Darcy despertou, sem saber que horas eram. Lá fora, o céu era de um negro opressivo, como tinta derramada.
— Acordada? — A voz profunda de um homem ressoou perto de seu ouvido.
Darcy sentiu o rosto corar de vergonha. — Por que não me acordou? Deve estar tarde.
Jethro sorriu suavemente. — Não está tão tarde assim.
Ela olhou para o celular e quase engasgou. Quase dez horas! Não está tarde?
Virou-se para o banco do motorista, tomada pelo remorso. — Me desculpe, senhor Kerr. Acabei atrasando você.
Rowan sorriu. — Não foi problema nenhum. Hora extra vale o triplo — aprovação especial do chefe.
Pegando o guarda-chuva, Darcy abriu a porta. Jethro se moveu para acompanhá-la até o andar de cima, mas ela pousou a mão gentilmente em seu braço.
— Já está bem tarde. Vá para casa descansar. Boa noite.
Ela queria lhe dar um beijo de boa noite, mas com Rowan ali, ficou tímida demais.
A chuva continuava caindo em um ritmo suave e constante. Os postes de luz, fracos, eram despedaçados em reflexos cintilantes pela água que descia.
O cochilo no carro a deixou surpreendentemente leve, como se o peso em seus ombros tivesse diminuído bastante.
Seus passos eram leves enquanto seguia para o prédio. Mas na entrada, hesitou.
Uma figura familiar estava parada ali, sob a chuva.
Ao ouvir passos, Zane se virou de repente.
Ele esperava há horas, a decepção corroendo-o durante toda a tarde e noite.
Finalmente, sua paciência foi recompensada.
— Darcy. — Zane sussurrou o nome que repetia em pensamento dia e noite, cambaleando em sua direção.
Darcy instintivamente recuou um passo, olhando-o com cautela. — O que quer agora, senhor Vance?

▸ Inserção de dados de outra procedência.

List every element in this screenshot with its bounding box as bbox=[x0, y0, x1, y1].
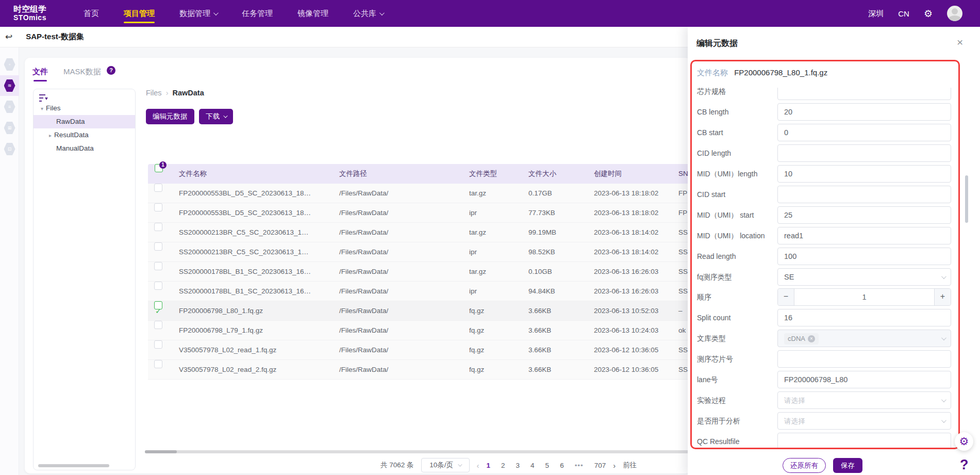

Parece que toda vez que aparece é para arranjar briga comigo.
O coração de Zane se apertou. Não fazia muito tempo, ele estivera ali acusando-a de difamar Zora, exigindo que ela se desculpasse.
A lembrança trouxe uma onda amarga de arrependimento, afogando-o, apertando seu peito até quase faltar ar.
Seus olhos estavam vermelhos, o olhar fixo nela.
— Darcy, me desculpe. Eu estava errado. Por favor, me perdoe.
Por um instante, Darcy ficou atônita. Ela estreitou os olhos. Que tipo de golpe novo é esse?
Mas Zane interpretou sua hesitação como uma brecha.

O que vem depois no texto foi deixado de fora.